In order to extract the features from the corpus proto files, run:
python data_processing/data_generation.py
In order for the command to be successful, it is necessary to have a directory corpus/r252-corpus-features with the protos of the corpus. Optionally, it is possible to downloaded the extracted dataset at https://drive.google.com/file/d/14k4AgOVws4_TfPtDGefXzPn3x2Ph083h/view?usp=sharing. After putting the downloaded file under the data/ directory (which needs to be created), it is possible to train and evaluate the model.
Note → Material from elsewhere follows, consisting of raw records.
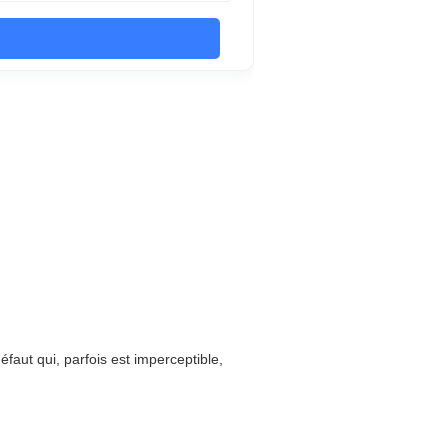
aut qui, parfois est imperceptible,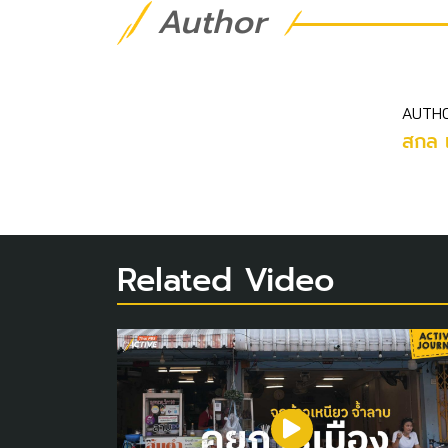
Author
AUTH
สกล 
Related Video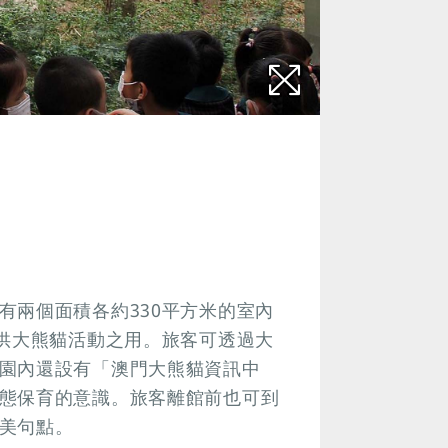
有兩個面積各約330平方米的室內
以供大熊貓活動之用。旅客可透過大
園內還設有「澳門大熊貓資訊中
態保育的意識。旅客離館前也可到
美句點。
In order to train a model and evaluate a model, run:
python training/train.py --model_name="lstm_gcn_to_lstm_attention"  --print_every=10000 --attention=True --graph=True --iterations=500000
All the possible options when running a model can be seen by running:
python train.py --help
A pretrained version of the best performing model (as a state dictionary) can be downloaded at https://drive.google.com/file/d/1fm7hGzr-tziNhUMh8duc8s4j5gWW3uKm/view?usp=sharing
- data_processing/: contains the code for extracting, storing, analysing and processing data
- data_analysis.ipynb: notebook containing analysis of the extracted data
 - data_extraction.py: contains the logic to extract the features data from the proto files of the corpus
 - data_generation.py: file to be called to generate the features data
 - data_util.py: contains utilities to work with data
 - text_util.py: contains utilities to work with text
 
 - models/: contains all the code for the different models
- full_model.py: class of the complete methodNaming model
 - gat_encoder.py: class for the Graph Attention Network encoder
 - gcn_encoder.py: class for the Graph Convolutional Network encoder
 - graph_attention_layer.py: class for the Graph Attention Layer used by the Graph Attention Network
 - graph_convolutional_layer.py: class for the Graph Convolutional Layer used by the Graph Convolutional Network
 - lstm_decoder.py: class for the LSTM sequence decoder
 - lstm_encoder.py: class for the LSTM sequence encoder
 
 - training.py: contains code to train and evaluate the models
- evaluation_util.py: contains utilities to compute evaluation metrics
 - train.py: entry-point for training the models
 - train_model.py: contains logic to train the models